If you care about Art, and feel like many, that Art can save the world, then this text can shed alot of light and hope.

It's a sorta "Art History" type text, from the Sacred and Trans-personal point of view... with some very interesting stuff on the expression of Art via the different Chakras.

Rating: 5 stars
Summary: The most uplifting book on art and life ever.
Review: My whole being shouts "yes!" as I join the brilliant philosopher Ken Wilber, (who wrote the Foreword) in proclaiming that visionary artist Alex Grey is perhaps the most soul-filled, divinely inspired artist alive today.

I urge anyone who loves and appreciates art, especially art students, to make this book both a part of your "way of seeing," and "being in," the world.

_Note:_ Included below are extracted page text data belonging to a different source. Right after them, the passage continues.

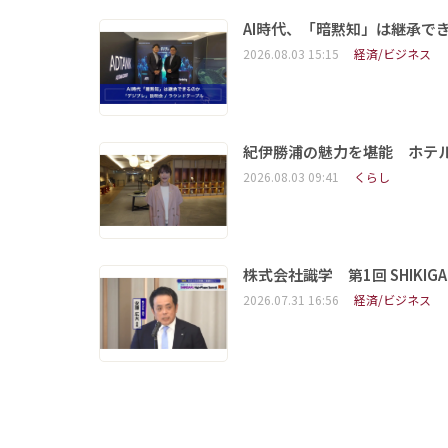
AI時代、「暗黙知」は継承で
2026.08.03 15:15
経済/ビジネス
紀伊勝浦の魅力を堪能 ホテ
2026.08.03 09:41
くらし
株式会社識学 第1回 SHIKIGAKU 
2026.07.31 16:56
経済/ビジネス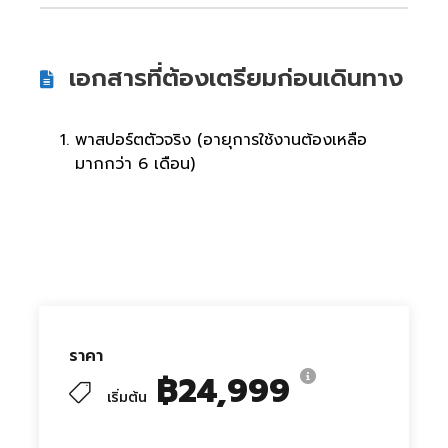
เอกสารที่ต้องเตรียมก่อนเดินทาง
พาสปอร์ตตัวจริง (อายุการใช้งานต้องเหลือ
มากกว่า 6 เดือน)
ราคา
฿24,999
เริ่มต้น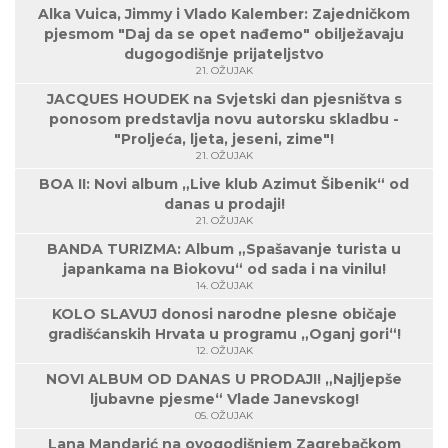
Alka Vuica, Jimmy i Vlado Kalember: Zajedničkom
pjesmom "Daj da se opet nađemo" obilježavaju
dugogodišnje prijateljstvo
21. OŽUJAK
JACQUES HOUDEK na Svjetski dan pjesništva s
ponosom predstavlja novu autorsku skladbu -
"Proljeća, ljeta, jeseni, zime"!
21. OŽUJAK
BOA II: Novi album „Live klub Azimut Šibenik“ od
danas u prodaji!
21. OŽUJAK
BANDA TURIZMA: Album „Spašavanje turista u
japankama na Biokovu“ od sada i na vinilu!
14. OŽUJAK
KOLO SLAVUJ donosi narodne plesne običaje
gradišćanskih Hrvata u programu „Oganj gori“!
12. OŽUJAK
NOVI ALBUM OD DANAS U PRODAJI! „Najljepše
ljubavne pjesme“ Vlade Janevskog!
05. OŽUJAK
Lana Mandarić na ovogodišnjem Zagrebačkom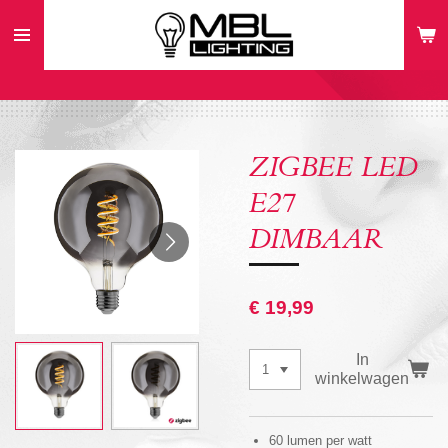
Ga
direct
naar
de
hoofdinhoud
ZIGBEE LED
E27
DIMBAAR
€ 19,99
In
winkelwagen
60 lumen per watt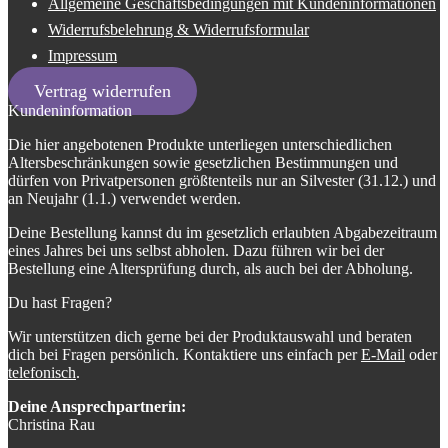
Allgemeine Geschäftsbedingungen mit Kundeninformationen
Widerrufsbelehrung & Widerrufsformular
Impressum
Vertrag widerrufen
Kundeninformation
Die hier angebotenen Produkte unterliegen unterschiedlichen
Altersbeschränkungen sowie gesetzlichen Bestimmungen und
dürfen von Privatpersonen größtenteils nur an Silvester (31.12.) und
an Neujahr (1.1.) verwendet werden.
Deine Bestellung kannst du im gesetzlich erlaubten Abgabezeitraum
eines Jahres bei uns selbst abholen. Dazu führen wir bei der
Bestellung eine Altersprüfung durch, als auch bei der Abholung.
Du hast Fragen?
Wir unterstützen dich gerne bei der Produktauswahl und beraten
dich bei Fragen persönlich. Kontaktiere uns einfach per
E-Mail
oder
telefonisch
.
Deine Ansprechpartnerin:
Christina Rau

In The Mission of Art, Grey gives us a glimpse of his expanded transcendent view of reality, which includes dimensions seen and unseen. His sublime vision embraces the polarities of good and evil, beauty and horror, but ultimately transcends the limitations of both. His words and art bring us to a hauntingly familiar archetypal place within which is ultimately beyond these dualities. The ability to do this, as he with eloquent, gentle wisdom puts forth, is itself the "highest" of the many functions of art. Grey's dozens of illustrations, reminiscent of Blake but for me more transformative, fill the book with a noumenal force which several times brought me to poignant tears of divine remembrance. What makes Grey's work so powerfully authentic is that it is a product of his own direct experience of transpersonal states of consciousness. The highest function of the artist, he submits, is to capture the essence of this universal transcendent experience, and through art, share it as gifts to humanity. Grey not only shares these archetypal, imaginal realms with us but goes further. Bespeaking his spiritual maturity, Grey points to the necessity of going BEYOND all form in our inward journey that we will all one day take back our common Formless Source.

Grey's art, and this book, itself fulfills the highest function of art by showing us what is on the other side of the inner veil, and potentially ushering us to its threshold. -Eliot Jay Rosen, author of Experiencing the Soul

Rating: 5 stars
Summary: From Darkness To Light, Guided By The Muse
Review: Since the fin-de-siecle, artists have had a reputation for egoism and perfidy that has been glamorized and often excused for their supposed insight into society. For Grey, merely being an artist is not an excuse to act without regard for human beings in the supposed pursuit of beauty. He details how, initially, his art came from his own dark impulses, self-loathing, and power trips which would have led him to ruin--with the possibility of being remembered in a celebratory light anyway. Through changes in attitude, the love of his muse then colleague then wife Allyson, and respectful experiences with ethnobotanicals, he underwent a profound transformation whose noble fruits are seen in his art. He details these aspects of his life and his thoughts on art as a spiritual practice with practical advice on developing the consciousness that channels energies both dark and light into extraordinary works that benefit all sentient beings. It should be read alongside his portfolio TRANSFIGURATIONS as the two illustrate this process he underwent both visually and in textual form. The drawings in The Mission of Art are just as incredible as any of his spectacular paintings, especially the treatment of Beethoven in the style of a Tibetan thangka and his mindmaps that are throughout the pages. I came out of this with a profound sense of vindication for my own artistic endeavors and I hope it serves the same for any who wonder whether their art can mean something.